PROBLEM TO WORK ON =
The data below is to be written out exactly, with no pictures.

LISTED ENTRIES =
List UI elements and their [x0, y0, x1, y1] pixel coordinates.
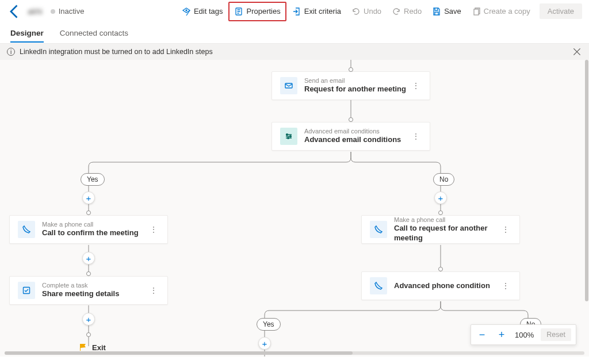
node-call-request[interactable]: Make a phone call Call to request for an… — [361, 215, 520, 244]
exit-criteria-label: Exit criteria — [304, 7, 341, 16]
node-text: Send an email Request for another meetin… — [304, 77, 410, 94]
flag-icon — [78, 343, 87, 352]
add-step-button[interactable]: + — [82, 313, 95, 325]
info-bar: i LinkedIn integration must be turned on… — [0, 44, 589, 60]
connectors — [0, 60, 589, 357]
zoom-reset-button[interactable]: Reset — [541, 328, 571, 341]
connector-dot — [349, 117, 353, 122]
activate-button[interactable]: Activate — [540, 3, 582, 19]
properties-button[interactable]: Properties — [230, 4, 285, 19]
svg-point-13 — [290, 136, 292, 137]
create-copy-button[interactable]: Create a copy — [467, 4, 535, 19]
node-text: Advanced phone condition — [394, 281, 500, 291]
exit-criteria-button[interactable]: Exit criteria — [288, 4, 346, 19]
svg-rect-2 — [474, 9, 479, 15]
designer-canvas[interactable]: Send an email Request for another meetin… — [0, 60, 589, 357]
info-message: LinkedIn integration must be turned on t… — [20, 48, 213, 56]
connector-dot — [349, 67, 353, 72]
connector-dot — [86, 332, 91, 337]
tab-designer[interactable]: Designer — [10, 24, 44, 42]
task-icon — [18, 282, 35, 299]
save-label: Save — [444, 7, 461, 16]
status-dot — [51, 9, 55, 14]
svg-rect-15 — [24, 288, 30, 294]
add-step-button[interactable]: + — [82, 252, 95, 265]
node-more-button[interactable]: ⋮ — [500, 281, 511, 290]
sequence-name: akhi — [28, 7, 43, 16]
top-bar: akhi Inactive Edit tags Properties Exit … — [0, 0, 589, 23]
redo-button[interactable]: Redo — [387, 4, 426, 19]
add-step-button[interactable]: + — [258, 337, 271, 350]
vertical-scrollbar[interactable] — [585, 60, 588, 352]
properties-highlight: Properties — [228, 2, 286, 21]
info-icon: i — [7, 48, 15, 56]
node-more-button[interactable]: ⋮ — [148, 225, 159, 234]
redo-label: Redo — [404, 7, 422, 16]
zoom-in-button[interactable]: + — [495, 328, 508, 341]
node-email[interactable]: Send an email Request for another meetin… — [271, 71, 430, 100]
connector-dot — [438, 210, 443, 215]
no-badge: No — [433, 173, 454, 186]
zoom-out-button[interactable]: − — [476, 328, 488, 341]
node-text: Complete a task Share meeting details — [42, 282, 148, 299]
email-icon — [280, 77, 297, 94]
info-close-button[interactable] — [572, 47, 582, 57]
yes-badge: Yes — [81, 173, 105, 186]
svg-point-14 — [288, 137, 289, 139]
edit-tags-button[interactable]: Edit tags — [177, 4, 228, 19]
node-call-confirm[interactable]: Make a phone call Call to confirm the me… — [9, 215, 168, 244]
node-text: Advanced email conditions Advanced email… — [304, 128, 410, 145]
node-text: Make a phone call Call to request for an… — [394, 216, 500, 243]
back-button[interactable] — [7, 3, 23, 20]
create-copy-label: Create a copy — [484, 7, 530, 16]
svg-rect-11 — [285, 83, 292, 88]
node-email-conditions[interactable]: Advanced email conditions Advanced email… — [271, 122, 430, 151]
conditions-icon — [280, 128, 297, 145]
add-step-button[interactable]: + — [82, 191, 95, 204]
edit-tags-label: Edit tags — [194, 7, 223, 16]
properties-label: Properties — [246, 7, 280, 16]
tab-connected-contacts[interactable]: Connected contacts — [60, 24, 128, 42]
node-more-button[interactable]: ⋮ — [410, 132, 422, 141]
phone-icon — [18, 221, 35, 238]
save-button[interactable]: Save — [427, 4, 466, 19]
zoom-control: − + 100% Reset — [471, 324, 576, 345]
zoom-level: 100% — [515, 331, 534, 339]
connector-dot — [86, 271, 91, 276]
node-more-button[interactable]: ⋮ — [148, 286, 159, 295]
phone-icon — [370, 221, 387, 238]
horizontal-scrollbar[interactable] — [5, 351, 584, 355]
add-step-button[interactable]: + — [434, 191, 447, 204]
toolbar-actions: Edit tags Properties Exit criteria Undo … — [177, 2, 582, 21]
node-text: Make a phone call Call to confirm the me… — [42, 221, 148, 238]
svg-point-12 — [286, 134, 288, 136]
yes-badge: Yes — [257, 318, 281, 331]
node-more-button[interactable]: ⋮ — [410, 81, 422, 90]
status-text: Inactive — [59, 7, 85, 16]
phone-condition-icon — [370, 277, 387, 294]
node-task[interactable]: Complete a task Share meeting details ⋮ — [9, 276, 168, 305]
node-phone-condition[interactable]: Advanced phone condition ⋮ — [361, 271, 520, 300]
connector-dot — [86, 210, 91, 215]
undo-label: Undo — [364, 7, 381, 16]
undo-button[interactable]: Undo — [347, 4, 386, 19]
tabs-row: Designer Connected contacts — [0, 23, 589, 44]
node-more-button[interactable]: ⋮ — [500, 225, 511, 234]
connector-dot — [438, 267, 443, 271]
exit-step[interactable]: Exit — [78, 343, 106, 352]
svg-point-0 — [186, 10, 187, 11]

ANSWER AREA =
List UI elements and their [x0, y0, x1, y1] pixel coordinates.
node-call-request[interactable]: Make a phone call Call to request for an… — [361, 215, 520, 244]
exit-criteria-label: Exit criteria — [304, 7, 341, 16]
node-text: Send an email Request for another meetin… — [304, 77, 410, 94]
flag-icon — [78, 343, 87, 352]
add-step-button[interactable]: + — [82, 313, 95, 325]
info-bar: i LinkedIn integration must be turned on… — [0, 44, 589, 60]
connectors — [0, 60, 589, 357]
zoom-reset-button[interactable]: Reset — [541, 328, 571, 341]
connector-dot — [349, 117, 353, 122]
activate-button[interactable]: Activate — [540, 3, 582, 19]
properties-button[interactable]: Properties — [230, 4, 285, 19]
svg-point-13 — [290, 136, 292, 137]
create-copy-button[interactable]: Create a copy — [467, 4, 535, 19]
node-text: Advanced phone condition — [394, 281, 500, 291]
exit-criteria-button[interactable]: Exit criteria — [288, 4, 346, 19]
svg-rect-2 — [474, 9, 479, 15]
designer-canvas[interactable]: Send an email Request for another meetin… — [0, 60, 589, 357]
info-message: LinkedIn integration must be turned on t… — [20, 48, 213, 56]
connector-dot — [349, 67, 353, 72]
connector-dot — [86, 332, 91, 337]
tab-designer[interactable]: Designer — [10, 24, 44, 42]
task-icon — [18, 282, 35, 299]
save-label: Save — [444, 7, 461, 16]
status-dot — [51, 9, 55, 14]
svg-rect-15 — [24, 288, 30, 294]
add-step-button[interactable]: + — [82, 252, 95, 265]
node-more-button[interactable]: ⋮ — [500, 281, 511, 290]
sequence-name: akhi — [28, 7, 43, 16]
top-bar: akhi Inactive Edit tags Properties Exit … — [0, 0, 589, 23]
redo-button[interactable]: Redo — [387, 4, 426, 19]
add-step-button[interactable]: + — [258, 337, 271, 350]
vertical-scrollbar[interactable] — [585, 60, 588, 352]
properties-highlight: Properties — [228, 2, 286, 21]
info-icon: i — [7, 48, 15, 56]
node-more-button[interactable]: ⋮ — [148, 225, 159, 234]
redo-label: Redo — [404, 7, 422, 16]
zoom-in-button[interactable]: + — [495, 328, 508, 341]
node-email[interactable]: Send an email Request for another meetin… — [271, 71, 430, 100]
connector-dot — [438, 210, 443, 215]
no-badge: No — [433, 173, 454, 186]
zoom-out-button[interactable]: − — [476, 328, 488, 341]
node-text: Complete a task Share meeting details — [42, 282, 148, 299]
email-icon — [280, 77, 297, 94]
info-close-button[interactable] — [572, 47, 582, 57]
yes-badge: Yes — [81, 173, 105, 186]
svg-point-14 — [288, 137, 289, 139]
edit-tags-button[interactable]: Edit tags — [177, 4, 228, 19]
node-call-confirm[interactable]: Make a phone call Call to confirm the me… — [9, 215, 168, 244]
node-text: Advanced email conditions Advanced email… — [304, 128, 410, 145]
node-text: Make a phone call Call to request for an… — [394, 216, 500, 243]
back-button[interactable] — [7, 3, 23, 20]
create-copy-label: Create a copy — [484, 7, 530, 16]
svg-rect-11 — [285, 83, 292, 88]
node-email-conditions[interactable]: Advanced email conditions Advanced email… — [271, 122, 430, 151]
conditions-icon — [280, 128, 297, 145]
add-step-button[interactable]: + — [82, 191, 95, 204]
edit-tags-label: Edit tags — [194, 7, 223, 16]
properties-label: Properties — [246, 7, 280, 16]
tab-connected-contacts[interactable]: Connected contacts — [60, 24, 128, 42]
node-more-button[interactable]: ⋮ — [410, 132, 422, 141]
phone-icon — [18, 221, 35, 238]
save-button[interactable]: Save — [427, 4, 466, 19]
zoom-control: − + 100% Reset — [471, 324, 576, 345]
zoom-level: 100% — [515, 331, 534, 339]
connector-dot — [86, 271, 91, 276]
node-more-button[interactable]: ⋮ — [148, 286, 159, 295]
phone-icon — [370, 221, 387, 238]
horizontal-scrollbar[interactable] — [5, 351, 584, 355]
add-step-button[interactable]: + — [434, 191, 447, 204]
toolbar-actions: Edit tags Properties Exit criteria Undo … — [177, 2, 582, 21]
node-text: Make a phone call Call to confirm the me… — [42, 221, 148, 238]
svg-point-12 — [286, 134, 288, 136]
yes-badge: Yes — [257, 318, 281, 331]
node-more-button[interactable]: ⋮ — [410, 81, 422, 90]
status-text: Inactive — [59, 7, 85, 16]
phone-condition-icon — [370, 277, 387, 294]
node-task[interactable]: Complete a task Share meeting details ⋮ — [9, 276, 168, 305]
node-phone-condition[interactable]: Advanced phone condition ⋮ — [361, 271, 520, 300]
connector-dot — [86, 210, 91, 215]
undo-label: Undo — [364, 7, 381, 16]
undo-button[interactable]: Undo — [347, 4, 386, 19]
tabs-row: Designer Connected contacts — [0, 23, 589, 44]
node-more-button[interactable]: ⋮ — [500, 225, 511, 234]
connector-dot — [438, 267, 443, 271]
exit-step[interactable]: Exit — [78, 343, 106, 352]
svg-point-0 — [186, 10, 187, 11]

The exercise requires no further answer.